European Court of Justice – april 2025

standards for the qualification of third-country nationals or stateless persons as beneficiaries of international protection, for a uniform status for refugees or for persons eligible for subsidiary protection

European Court of Justice – april 2025

Reference for a preliminary ruling – Area of freedom, security and justice – Asylum policy – International protection – Directive 2011/95/EU – Refugee status – Article 14(4)(a) and (5) – Revocation or refusal to grant refugee status in the event of danger to the security of the host Member State – Conduct and acts prior to the entry of the applicant into the territory of the host Member State – Admissibility – Validity – Article 18 of the Charter of Fundamental Rights of the European Union – Article 78(1) TFEU – Convention relating to the Status of Refugees (‘Geneva Convention’).

Article 14(4)(a) and (5) of Directive 2011/95/EU of the European Parliament and of the Council of 13 December 2011 on standards for the qualification of third-country nationals or stateless persons as beneficiaries of international protection, for a uniform status for refugees or for persons eligible for subsidiary protection, and for the content of the protection granted, read in conjunction with Article 78(1) TFEU and Article 18 of the Charter of Fundamental Rights of the European Union, must be interpreted as meaning that a Member State may revoke refugee status or decide not to grant it where the reasonable grounds for regarding the refugee as a danger to the security of that Member State, within the meaning of Article 14(4)(a) of that directive, are based on acts or conduct of that person prior to his or her entry into the territory of that Member State.

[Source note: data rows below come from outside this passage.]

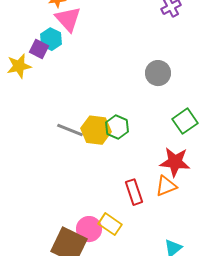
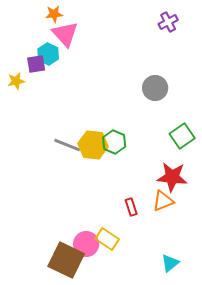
purple square: (39, 49) -> (36, 64), turned -36
yellow star: (19, 66) -> (16, 81), size x0.7
red rectangle: (134, 192) -> (131, 207), size x0.7

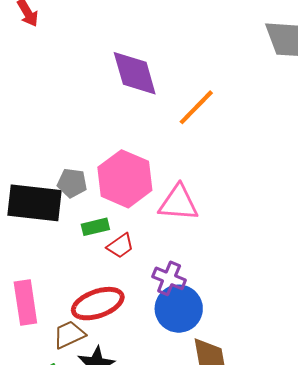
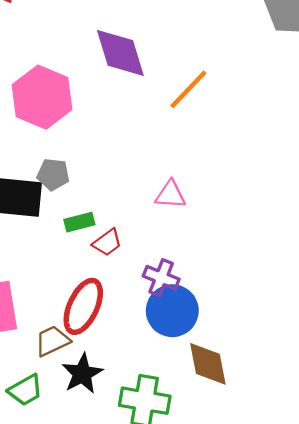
pink hexagon: (125, 179) -> (42, 97), moved
pink triangle: (178, 203) -> (170, 195), size x0.7
red ellipse: (98, 304) -> (83, 306), turned -45

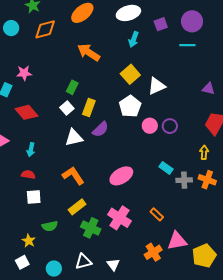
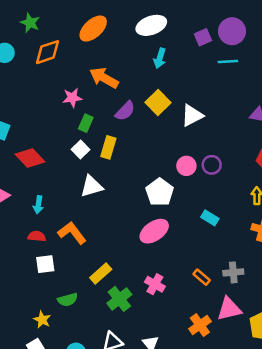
purple square: (161, 24) -> (203, 37), moved
pink star: (24, 73) -> (72, 98), moved
white pentagon: (130, 106) -> (160, 192), moved
purple semicircle: (100, 129) -> (125, 111), moved
orange L-shape: (73, 176) -> (72, 233), moved
gray cross: (184, 180) -> (233, 272), moved
pink cross: (119, 218) -> (155, 284), size x0.7
green cross: (91, 228) -> (119, 299), turned 30

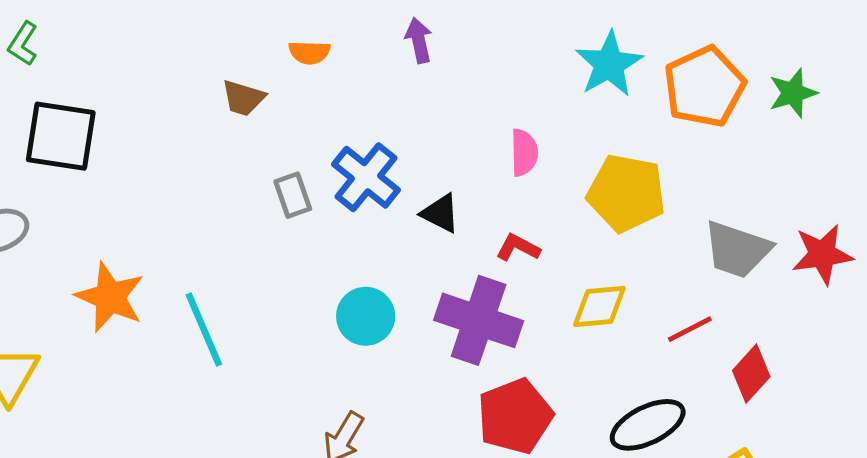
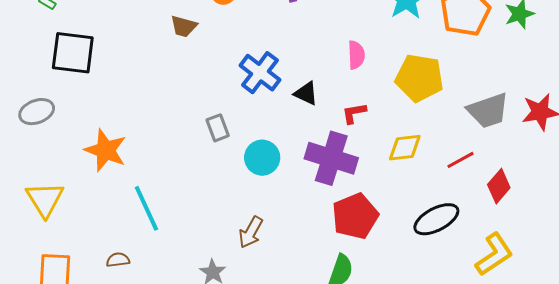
gray rectangle: (293, 195) -> (218, 128), moved
red L-shape: (518, 248) -> (354, 113), turned -36
gray trapezoid: (737, 250) -> (488, 111), turned -36
cyan line: (204, 329) -> (146, 208), moved

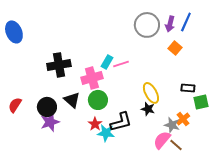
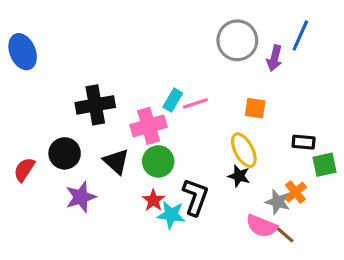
purple arrow: (170, 24) -> (274, 58), moved
orange square: (175, 48) -> (255, 108), moved, turned -32
black circle: (47, 107) -> (65, 153), moved
black L-shape: (121, 122) -> (195, 197), turned -55
pink semicircle: (162, 140) -> (262, 226), turned -108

It is irrelevant that those acts and that conduct do not constitute grounds for exclusion from being a refugee expressly provided for in Article 1(F) of the Convention relating to the Status of Refugees, signed in Geneva on 28 July 1951, which entered into force on 22 April 1954, as supplemented by the Protocol relating to the Status of Refugees, concluded in New York on 31 January 1967 and which entered into force on 4 October 1967, and in Article 12 of that directive. In order to assess, first, the level of seriousness of the danger justifying the revocation of refugee status or the refusal to grant that status and, secondly, the consequences of that revocation or refusal for the refugee’s situation, there is no need to refer to the conditions applicable to the concept of ‘danger to the security of the country’ to which Article 33(2) of that convention refers or to the resulting serious consequences for that refugee.

Consideration of Article 14(4)(a) and (5) of Directive 2011/95 has disclosed no factor of such a kind as to affect the validity of that provision in the light of Article 78(1) TFEU and Article 18 of the Charter of Fundamental Rights.